Disclaimer: This blog post was written by an external contributor about approaches for measuring new marketing channels with marketing mix modeling. The approach laid out in this document is not reflective of how Recast approaches modeling new channels. The actual model specification can be found in the technical model specification.

If you’re in the marketing world, you’re probably familiar with marketing mix modeling (MMM), one of the attribution methods popularized since Apple limited tracking in iOS14. MMM is a statistical technique that helps marketers allocate resources across different channels based on past performance. However MMM works based on historical data, which you don’t have when launching a new channel. What this means in practice is that new channels tend to be statistically insignificant. In the case of Meta’s Robyn, the Ridge Regression algorithm ‘shrinks’ the coefficient for a new channel to zero: essentially proclaiming the new channel as worthless. For example take this example from Robyn’s documentation, showing the ‘events’ channel as driving 0% of revenue most of the time: something your events team is likely to disagree with!

https://facebookexperimental.github.io/Robyn/docs/features

If your attribution model treats new channels as automatically bad, that can lead to sub-optimal resource allocation and over-saturation of existing channels. The ‘new channel problem’ hasn’t been as large an issue historically, as MMM was typically used by large businesses to make budget allocation decisions spanning the course of years.

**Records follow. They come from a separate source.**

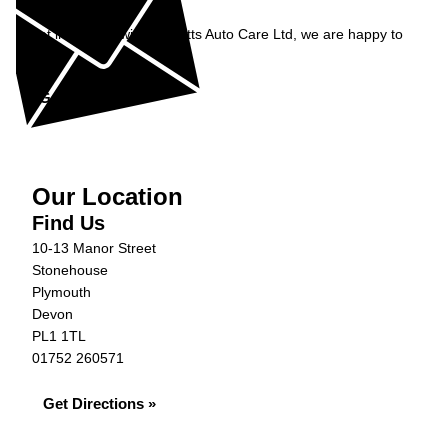
Enquiry
Get in contact with Burnetts Auto Care Ltd, we are happy to
help...
Get in Touch »
Our Location
Find Us
10-13 Manor Street
Stonehouse
Plymouth
Devon
PL1 1TL
01752 260571
Get Directions »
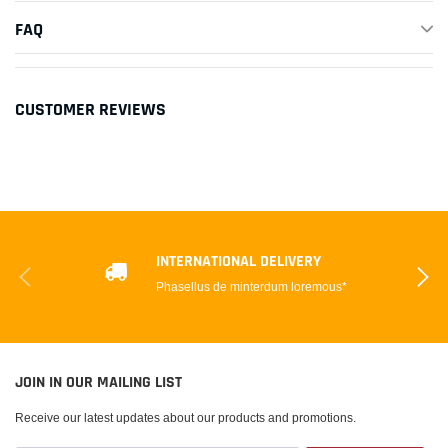
FAQ
CUSTOMER REVIEWS
INTERNATIONAL DELIVERY
Phasellus de minterdum loremous*
JOIN IN OUR MAILING LIST
Receive our latest updates about our products and promotions.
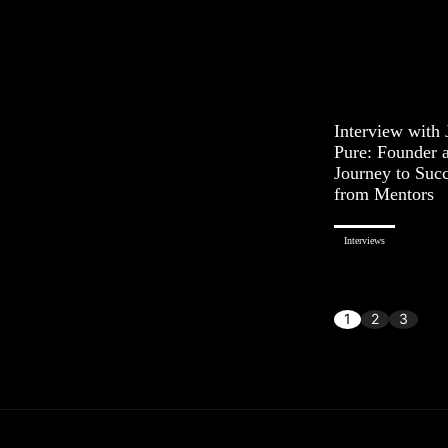
Interview with
Pure: Founder 
Journey to Succ
from Mentors
Interviews
1
2
3
...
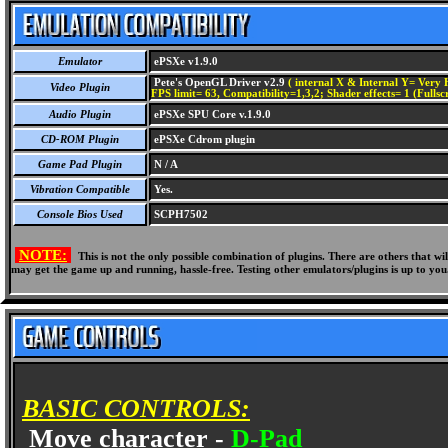
Emulator
ePSXe v1.9.0
Pete's OpenGL Driver v2.9
( internal X & Internal Y= Very H
Video Plugin
FPS limit= 63, Compatibility=1,3,2; Shader effects= 1 (Fullsc
Audio Plugin
ePSXe SPU Core v.1.9.0
CD-ROM Plugin
ePSXe Cdrom plugin
Game Pad Plugin
N / A
Vibration Compatible
Yes.
Console Bios Used
SCPH7502
NOTE:
This is not the only possible combination of plugins. There are others that 
may get the game up and running, hassle-free. Testing other emulators/plugins is up to you
BASIC CONTROLS:
Move character -
D-Pad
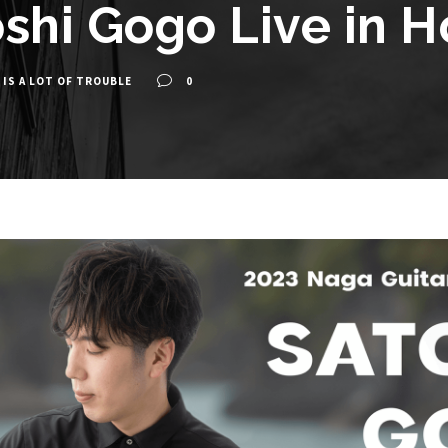
shi Gogo Live in 
 IS A LOT OF TROUBLE
0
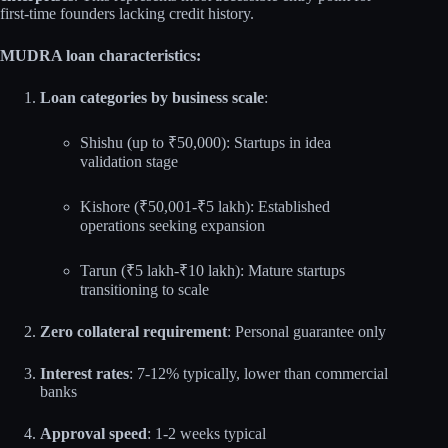
first-time founders lacking credit history.
MUDRA loan characteristics:
Loan categories by business scale
:
Shishu (up to ₹50,000): Startups in idea
validation stage
Kishore (₹50,001-₹5 lakh): Established
operations seeking expansion
Tarun (₹5 lakh-₹10 lakh): Mature startups
transitioning to scale
Zero collateral requirement
: Personal guarantee only
Interest rates
: 7-12% typically, lower than commercial
banks
Approval speed
: 1-2 weeks typical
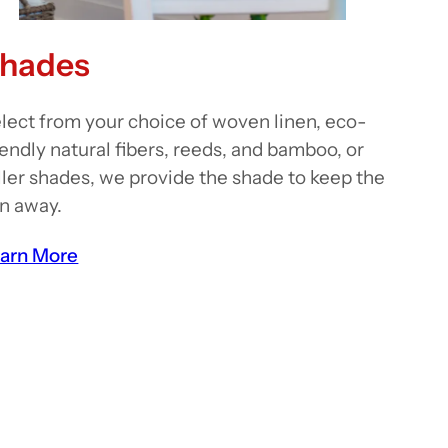
hades
lect from your choice of woven linen, eco-
iendly natural fibers, reeds, and bamboo, or
ller shades, we provide the shade to keep the
n away.
arn More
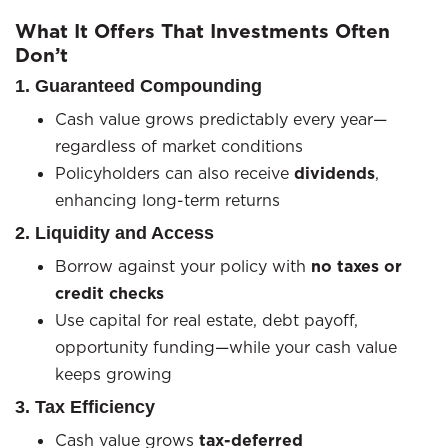
What It Offers That Investments Often
Don’t
1. Guaranteed Compounding
Cash value grows predictably every year—
regardless of market conditions
Policyholders can also receive
dividends
,
enhancing long-term returns
2. Liquidity and Access
Borrow against your policy with
no taxes or
credit checks
Use capital for real estate, debt payoff,
opportunity funding—while your cash value
keeps growing
3. Tax Efficiency
Cash value grows
tax-deferred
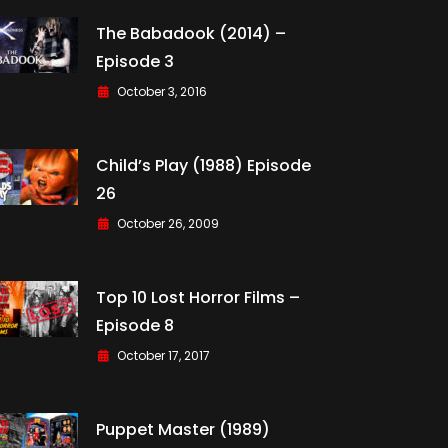
The Babadook (2014) –
Episode 3
October 3, 2016
Child’s Play (1988) Episode
26
October 26, 2009
Top 10 Lost Horror Films –
Episode 8
October 17, 2017
Puppet Master (1989)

For these businesses the channel mix didn’t change all that often, and when it did, it would be several months to a year before the next modeling exercise, allowing ample time for data collection. Modern consumer brands diving into MMM have a much more dynamic marketing mix, and make budget allocation decisions in real-time with a ‘test-and-learn’ approach, rather than adhering to an annual planning cycle. That has necessitated the development of more modern methods, like Bayesian priors, so that new channels are given a chance to prove themselves.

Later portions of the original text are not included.